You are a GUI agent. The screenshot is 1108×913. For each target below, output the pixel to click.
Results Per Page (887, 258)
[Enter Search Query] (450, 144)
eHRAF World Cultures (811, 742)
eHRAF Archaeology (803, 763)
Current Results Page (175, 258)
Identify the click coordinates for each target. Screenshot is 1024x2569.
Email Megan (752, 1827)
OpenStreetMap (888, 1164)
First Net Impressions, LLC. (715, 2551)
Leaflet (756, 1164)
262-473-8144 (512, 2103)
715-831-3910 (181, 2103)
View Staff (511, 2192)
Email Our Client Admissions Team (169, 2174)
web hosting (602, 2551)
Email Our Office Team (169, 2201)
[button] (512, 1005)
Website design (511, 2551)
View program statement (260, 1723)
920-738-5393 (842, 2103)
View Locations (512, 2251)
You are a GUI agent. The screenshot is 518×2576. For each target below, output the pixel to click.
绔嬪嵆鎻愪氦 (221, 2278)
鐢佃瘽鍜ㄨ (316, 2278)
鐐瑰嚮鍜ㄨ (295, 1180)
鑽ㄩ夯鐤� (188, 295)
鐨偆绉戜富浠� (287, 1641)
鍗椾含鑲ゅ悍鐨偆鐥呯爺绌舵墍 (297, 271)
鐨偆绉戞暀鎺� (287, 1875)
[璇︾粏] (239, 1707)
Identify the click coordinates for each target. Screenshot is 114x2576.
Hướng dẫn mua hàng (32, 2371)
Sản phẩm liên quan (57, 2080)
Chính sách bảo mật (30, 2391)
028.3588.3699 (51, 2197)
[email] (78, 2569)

---

WHAT THE EXERCISE ASKS:
Print precisely the lines from the one with "[璇︾粏] (239, 1707)" through the end of the data above, adding nothing.

EXPECTED ANSWER:
[璇︾粏] (239, 1707)
Identify the click coordinates for each target. Screenshot is 114x2576.
Hướng dẫn mua hàng (32, 2371)
Sản phẩm liên quan (57, 2080)
Chính sách bảo mật (30, 2391)
028.3588.3699 (51, 2197)
[email] (78, 2569)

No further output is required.